Charles Moore writing in the Spectator opined that the film indicates when Churchill left Downing Street for the House of Commons to make his ‘We shall fight on the beaches’ speech he did so without knowing what he would say. (In the film) dear, patriotic citizens weepily beg Churchill to declare that we will fight on, so he decides that is what he will say in Parliament.
Obviously, in drama, one must not succumb to ‘the tyranny of fact’, but if you know that Churchill did not travel by tube, that he had thoroughly decided what he would say, that he always prepared his parliamentary speeches pretty much word for word, and that only a madman would go from Downing Street via St James’s Park station to get to Westminster, you cannot suspend your disbelief in the cinema.
The speech contains memorable lines – not just the We shall fight them phrases. In his speech Churchill outlined the immediate history which lead up to the British Expeditionary Force debacle and the Dunkirk evacuation. He highlighted but did not overdramatize the role of the Belgians:
“The king of the Belgians had called upon us to come to his aid. Had not this ruler and his government severed themselves from the allies, who rescued their country from extinction in the late war, and had they not sought refuge in what was proved to be a fatal neutrality, the French and British armies might well at the outset have saved not only Belgium but perhaps even Poland. Yet at the last moment, when Belgium was already invaded, King Leopold called upon us to come to his aid, and even at the last moment we came. He and his brave, efficient army, nearly half a million strong, guarded our left flank and thus kept open our only line of retreat to the sea. Suddenly, without prior consultation, with the least possible notice, without the advice of his ministers and upon his own personal act, he sent a plenipotentiary to the German Command, surrendered his army, and exposed our whole flank and means of retreat.”
Thus, we were betrayed by the Belgian royals and if there ever was a case for a full blooded republican coup, this must be it.
And yet the Treaty of Brussels was signed on 17 March 1948 which established a Western Union Defense Organization which in turn lead to the 1951 European Coal & Steel Community, European Economic Community (predecessor to the European Economic Community and the European Union) all of which would be headquartered in Brussels
Supranationalism does not have to be Socialist and Statist but you can see the advantages to the Belgians (like their Prime Minister Paul-Henri Spaak), it let their country punch above its weight and (hopefully) expunge the memory of their 1940 perfidy.

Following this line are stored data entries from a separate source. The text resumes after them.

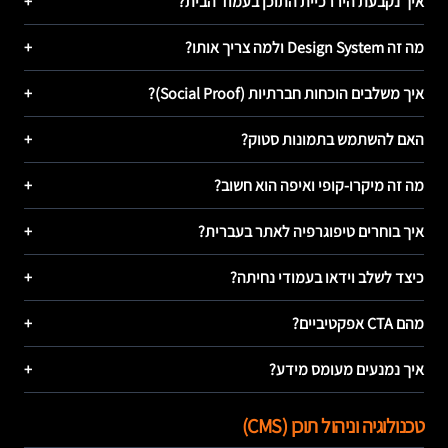
איך נקבעת היררכיית התוכן בעמוד הבית?
+
מה זה Design System ולמה צריך אותו?
+
איך משלבים הוכחות חברתיות (Social Proof)?
+
האם להשתמש בתמונות סטוק?
+
מה זה מיקרו-קופי ואיפה הוא חשוב?
+
איך בוחרים טיפוגרפיה לאתר בעברית?
+
כיצד לשלב וידאו בעמודי נחיתה?
+
מהם CTA אפקטיביים?
+
איך נמנעים מעומס מידע?
+
טכנולוגיה וניהול תוכן (CMS)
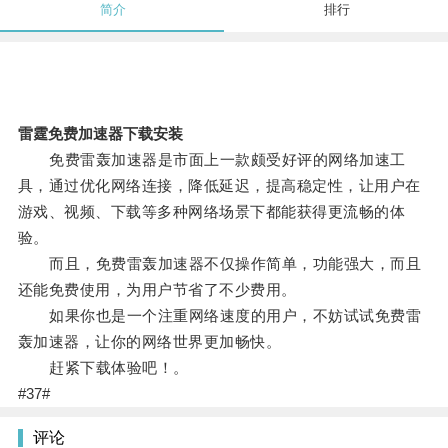
简介
排行
雷霆免费加速器下载安装
免费雷轰加速器是市面上一款颇受好评的网络加速工
具，通过优化网络连接，降低延迟，提高稳定性，让用户在
游戏、视频、下载等多种网络场景下都能获得更流畅的体
验。
而且，免费雷轰加速器不仅操作简单，功能强大，而且
还能免费使用，为用户节省了不少费用。
如果你也是一个注重网络速度的用户，不妨试试免费雷
轰加速器，让你的网络世界更加畅快。
赶紧下载体验吧！。
#37#
评论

https://www.theguardian.com/theguardian/2007/apr/20/greatspeeches1
Interesting piece on history. I didn’t know about the Royal Belgium’s and their betrayal to the allies. Canada suffered severe losses at Dunkirk. For a small country (not technically a country yet but a Dominion) those losses affected many communities and their families. I feel for the men who stayed and fought the German’s so the allies could retreat and get off the beach. Talk about moral fiber! Those men were the heroes of that blunder. There was no escape for them but death. God Bless all of them!
I don’t think Churchill could of said anything better than he did in his speech. It was always his delivery, mannerisms, and emphasizing of words that made him a credible believable speaker. Whether he rehearsed it or it was off the cuff, it was the inspiration that was needed to keep everyone going and the stuff movies are made of. These were dark moments in history for sure.